■ Work order
Please repeat every record below exactly as written, but leave out the pictures.

■ Supplied records
====

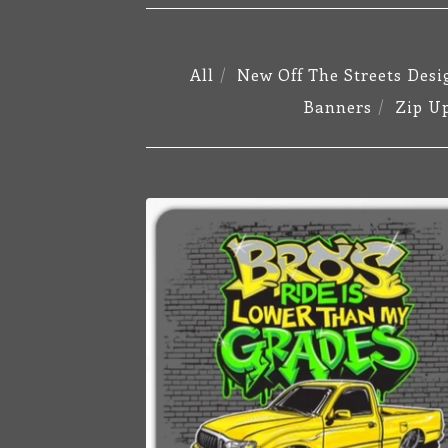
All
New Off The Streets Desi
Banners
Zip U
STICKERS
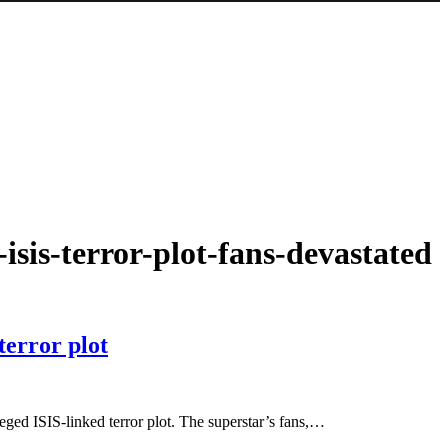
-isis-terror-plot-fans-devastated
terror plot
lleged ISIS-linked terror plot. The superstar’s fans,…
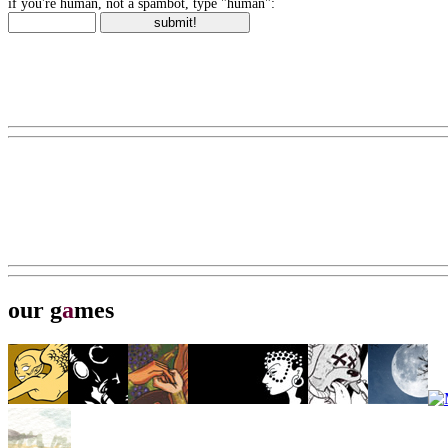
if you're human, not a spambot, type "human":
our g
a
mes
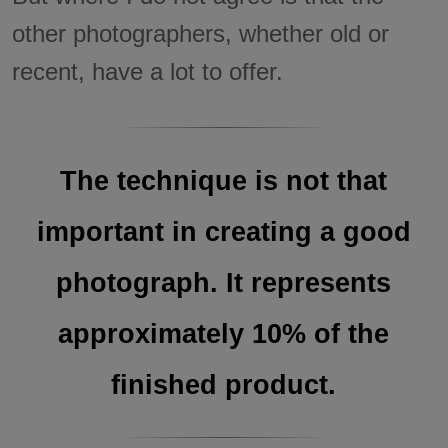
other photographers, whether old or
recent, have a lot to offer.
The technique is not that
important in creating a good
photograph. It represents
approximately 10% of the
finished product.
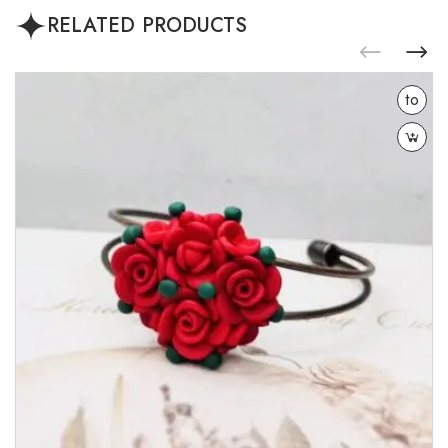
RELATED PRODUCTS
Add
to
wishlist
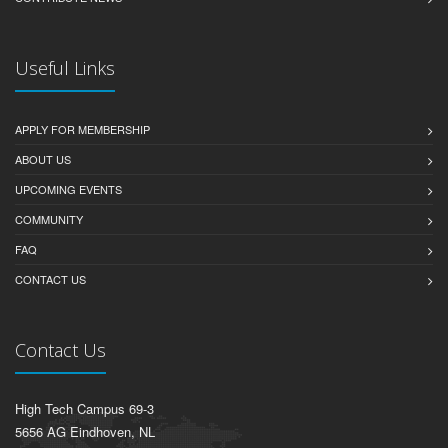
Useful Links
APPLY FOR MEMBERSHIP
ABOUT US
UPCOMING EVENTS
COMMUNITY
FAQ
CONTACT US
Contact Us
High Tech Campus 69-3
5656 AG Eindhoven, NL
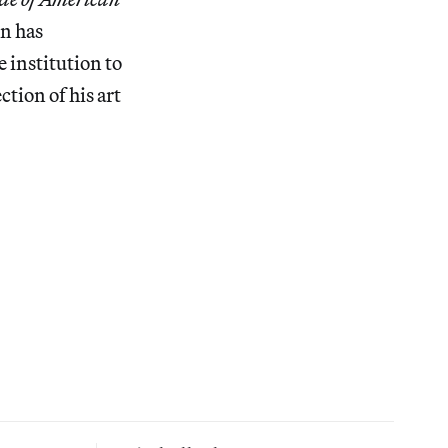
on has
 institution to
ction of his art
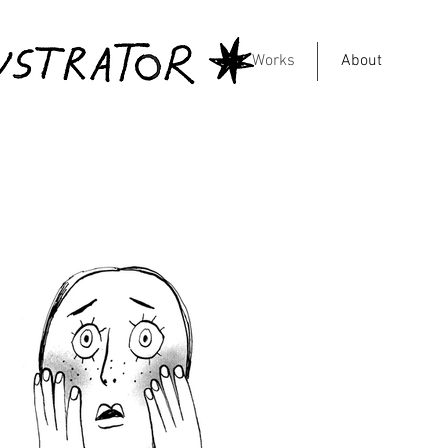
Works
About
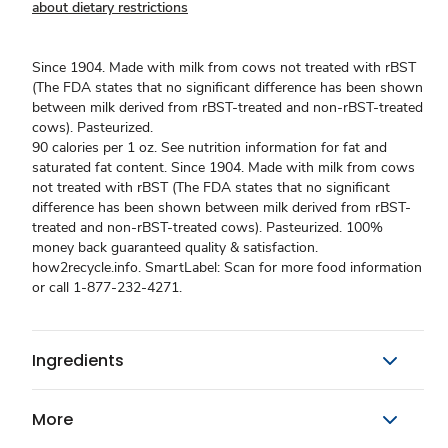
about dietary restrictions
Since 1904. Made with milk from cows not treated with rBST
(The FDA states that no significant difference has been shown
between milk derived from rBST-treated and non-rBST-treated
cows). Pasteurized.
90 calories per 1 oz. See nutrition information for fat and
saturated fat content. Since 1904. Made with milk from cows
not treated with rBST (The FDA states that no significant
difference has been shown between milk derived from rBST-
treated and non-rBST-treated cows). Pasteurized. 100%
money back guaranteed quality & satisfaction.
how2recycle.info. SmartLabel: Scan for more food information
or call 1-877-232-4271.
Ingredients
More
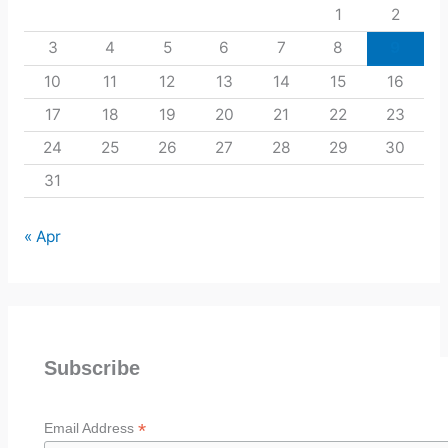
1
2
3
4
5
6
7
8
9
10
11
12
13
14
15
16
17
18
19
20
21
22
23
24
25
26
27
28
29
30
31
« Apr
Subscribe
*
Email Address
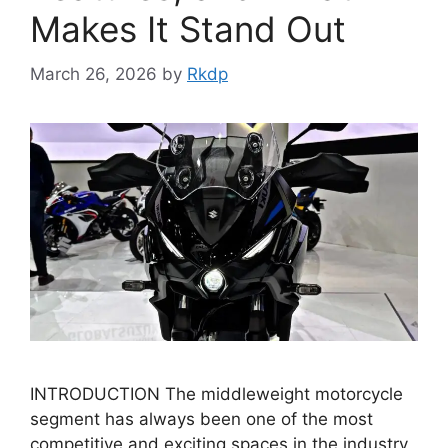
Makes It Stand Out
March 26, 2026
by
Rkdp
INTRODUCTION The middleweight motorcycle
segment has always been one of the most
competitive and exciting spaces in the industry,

====

■ Solution to the exercise
All
New Off The Streets Desi
Banners
Zip U
STICKERS
-isis-terror-plot-fans-devastated
terror plot
lleged ISIS-linked terror plot. The superstar’s fans,…
if you're human, not a spambot, type "human":
our g
a
mes
other photographers, whether old or
recent, have a lot to offer.
The technique is not that
important in creating a good
photograph. It represents
approximately 10% of the
finished product.
RELATED PRODUCTS
Add
to
wishlist
Useful Links
APPLY FOR MEMBERSHIP
ABOUT US
UPCOMING EVENTS
COMMUNITY
FAQ
CONTACT US
Contact Us
High Tech Campus 69-3
5656 AG Eindhoven, NL
on has
 institution to
ction of his art
Works
About
about dietary restrictions
Since 1904. Made with milk from cows not treated with rBST
(The FDA states that no significant difference has been shown
between milk derived from rBST-treated and non-rBST-treated
cows). Pasteurized.
90 calories per 1 oz. See nutrition information for fat and
saturated fat content. Since 1904. Made with milk from cows
not treated with rBST (The FDA states that no significant
difference has been shown between milk derived from rBST-
treated and non-rBST-treated cows). Pasteurized. 100%
money back guaranteed quality & satisfaction.
how2recycle.info. SmartLabel: Scan for more food information
or call 1-877-232-4271.
Ingredients
More
1
2
3
4
5
6
7
8
9
10
11
12
13
14
15
16
17
18
19
20
21
22
23
24
25
26
27
28
29
30
31
« Apr
Subscribe
*
Email Address
Makes It Stand Out
March 26, 2026
by
Rkdp
INTRODUCTION The middleweight motorcycle
segment has always been one of the most
competitive and exciting spaces in the industry,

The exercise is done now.